Top of PROVIDED DATA

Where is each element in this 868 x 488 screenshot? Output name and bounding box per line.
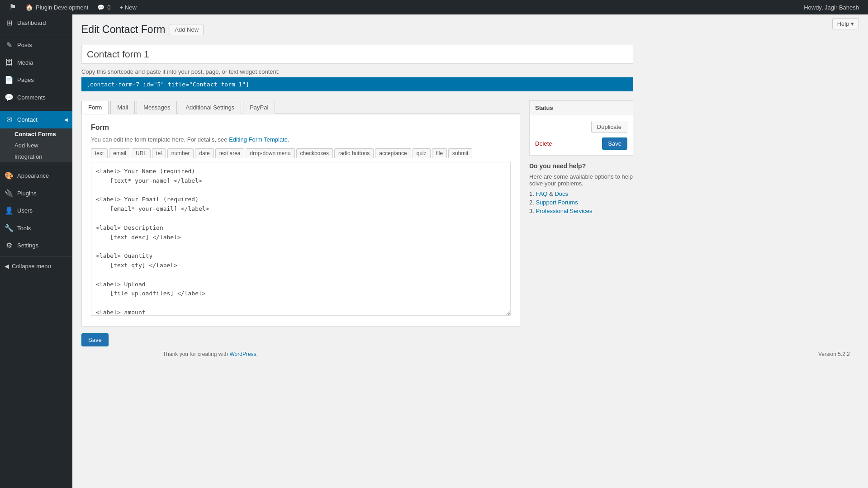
tag-buttons-group: text email URL tel number date text area… <box>91 148 511 158</box>
help-button-wrap: Help ▾ <box>832 18 859 29</box>
sidebar-item-tools[interactable]: 🔧 Tools <box>0 220 72 237</box>
save-button-main[interactable]: Save <box>81 333 109 346</box>
wordpress-link[interactable]: WordPress <box>229 351 256 357</box>
footer-text: Thank you for creating with WordPress. <box>163 351 258 357</box>
sidebar-item-dashboard[interactable]: ⊞ Dashboard <box>0 14 72 32</box>
version-text: Version 5.2.2 <box>818 351 850 357</box>
sidebar-item-posts-label: Posts <box>17 41 32 49</box>
media-icon: 🖼 <box>5 58 14 68</box>
form-title-input[interactable] <box>81 45 633 64</box>
menu-separator-3 <box>0 165 72 165</box>
tag-btn-acceptance[interactable]: acceptance <box>375 148 411 158</box>
admin-menu: ⊞ Dashboard ✎ Posts 🖼 Media 📄 Pages 💬 Co… <box>0 14 72 488</box>
editing-template-link[interactable]: Editing Form Template <box>229 136 288 143</box>
howdy-label: Howdy, Jagir Bahesh <box>799 0 863 14</box>
help-box-text: Here are some available options to help … <box>529 173 633 187</box>
site-name-item[interactable]: 🏠 Plugin Development <box>21 0 93 14</box>
tag-btn-url[interactable]: URL <box>132 148 151 158</box>
faq-link[interactable]: FAQ <box>536 190 547 197</box>
sidebar-item-media[interactable]: 🖼 Media <box>0 54 72 71</box>
posts-icon: ✎ <box>5 40 14 50</box>
tag-btn-tel[interactable]: tel <box>152 148 166 158</box>
form-code-textarea[interactable]: <label> Your Name (required) [text* your… <box>91 162 511 316</box>
form-editor-hint: You can edit the form template here. For… <box>91 136 511 143</box>
collapse-icon: ◀ <box>5 263 9 270</box>
docs-link[interactable]: Docs <box>555 190 568 197</box>
sidebar-item-settings[interactable]: ⚙ Settings <box>0 237 72 254</box>
main-panel: Form Mail Messages Additional Settings P… <box>81 100 520 346</box>
tab-mail[interactable]: Mail <box>110 101 135 114</box>
tab-additional-settings[interactable]: Additional Settings <box>179 101 241 114</box>
sidebar-item-settings-label: Settings <box>17 242 38 250</box>
new-label: + New <box>120 4 137 11</box>
tag-btn-file[interactable]: file <box>432 148 447 158</box>
tab-messages[interactable]: Messages <box>137 101 177 114</box>
comments-icon: 💬 <box>97 4 104 11</box>
save-side-button[interactable]: Save <box>602 137 627 150</box>
status-box: Status Duplicate Delete Save <box>529 100 633 156</box>
sidebar-item-pages-label: Pages <box>17 76 34 84</box>
help-box: Do you need help? Here are some availabl… <box>529 162 633 214</box>
dashboard-icon: ⊞ <box>5 18 14 28</box>
tab-form[interactable]: Form <box>81 101 109 114</box>
sidebar-item-users[interactable]: 👤 Users <box>0 202 72 219</box>
status-box-title: Status <box>530 101 633 115</box>
tag-btn-quiz[interactable]: quiz <box>413 148 431 158</box>
help-link-2: 2. Support Forums <box>529 199 633 206</box>
tag-btn-dropdown[interactable]: drop-down menu <box>246 148 294 158</box>
shortcode-bar[interactable]: [contact-form-7 id="5" title="Contact fo… <box>81 77 633 91</box>
appearance-icon: 🎨 <box>5 171 14 181</box>
sidebar-item-contact-forms[interactable]: Contact Forms <box>0 128 72 140</box>
tag-btn-checkboxes[interactable]: checkboxes <box>296 148 333 158</box>
users-icon: 👤 <box>5 206 14 216</box>
tab-paypal[interactable]: PayPal <box>243 101 275 114</box>
add-new-button[interactable]: Add New <box>170 24 204 35</box>
help-links-list: 1. FAQ & Docs 2. Support Forums 3. Profe… <box>529 190 633 214</box>
tag-btn-number[interactable]: number <box>167 148 194 158</box>
wp-logo-item[interactable]: ⚑ <box>5 0 21 14</box>
comments-menu-icon: 💬 <box>5 93 14 103</box>
new-item[interactable]: + New <box>115 0 141 14</box>
sidebar-item-comments[interactable]: 💬 Comments <box>0 89 72 106</box>
site-icon: 🏠 <box>25 4 33 11</box>
duplicate-button[interactable]: Duplicate <box>591 121 627 133</box>
form-editor-title: Form <box>91 123 511 132</box>
help-button[interactable]: Help ▾ <box>832 18 859 29</box>
shortcode-text: [contact-form-7 id="5" title="Contact fo… <box>86 81 249 88</box>
sidebar-contact-group: ✉ Contact ◀ Contact Forms Add New Integr… <box>0 111 72 162</box>
sidebar-item-appearance-label: Appearance <box>17 172 49 180</box>
contact-icon: ✉ <box>5 115 14 125</box>
help-link-1: 1. FAQ & Docs <box>529 190 633 197</box>
sidebar-item-dashboard-label: Dashboard <box>17 19 46 27</box>
tag-btn-text[interactable]: text <box>91 148 108 158</box>
pages-icon: 📄 <box>5 75 14 85</box>
collapse-menu-button[interactable]: ◀ Collapse menu <box>0 259 72 273</box>
tag-btn-email[interactable]: email <box>109 148 130 158</box>
tag-btn-date[interactable]: date <box>195 148 213 158</box>
contact-submenu: Contact Forms Add New Integration <box>0 128 72 162</box>
professional-services-link[interactable]: Professional Services <box>536 208 592 214</box>
delete-link[interactable]: Delete <box>535 140 552 147</box>
sidebar-item-contact[interactable]: ✉ Contact ◀ <box>0 111 72 128</box>
sidebar-item-posts[interactable]: ✎ Posts <box>0 37 72 54</box>
tag-btn-submit[interactable]: submit <box>448 148 472 158</box>
wp-logo-icon: ⚑ <box>9 2 16 12</box>
side-panel: Status Duplicate Delete Save Do you need… <box>529 100 633 216</box>
menu-separator-1 <box>0 34 72 34</box>
comments-count: 0 <box>107 4 110 11</box>
sidebar-item-add-new[interactable]: Add New <box>0 140 72 151</box>
sidebar-item-plugins[interactable]: 🔌 Plugins <box>0 185 72 202</box>
tag-btn-textarea[interactable]: text area <box>215 148 245 158</box>
sidebar-item-appearance[interactable]: 🎨 Appearance <box>0 167 72 185</box>
collapse-menu-label: Collapse menu <box>12 263 51 270</box>
tag-btn-radio[interactable]: radio buttons <box>334 148 374 158</box>
comments-item[interactable]: 💬 0 <box>93 0 115 14</box>
sidebar-item-comments-label: Comments <box>17 94 46 102</box>
sidebar-item-pages[interactable]: 📄 Pages <box>0 71 72 89</box>
tools-icon: 🔧 <box>5 223 14 233</box>
page-title: Edit Contact Form <box>81 24 165 36</box>
settings-icon: ⚙ <box>5 241 14 251</box>
footer: Thank you for creating with WordPress. V… <box>154 346 859 362</box>
sidebar-item-integration[interactable]: Integration <box>0 151 72 162</box>
support-forums-link[interactable]: Support Forums <box>536 199 578 206</box>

Bottom of PROVIDED DATA

● ABOUT THIS EXERCISE:
A line belongs in the answer if it contains the word "Duplicate"; please copy each such line from the material.

● YOUR RESPONSE:
status-box: Status Duplicate Delete Save <box>529 100 633 156</box>
duplicate-button[interactable]: Duplicate <box>591 121 627 133</box>
side-panel: Status Duplicate Delete Save Do you need… <box>529 100 633 216</box>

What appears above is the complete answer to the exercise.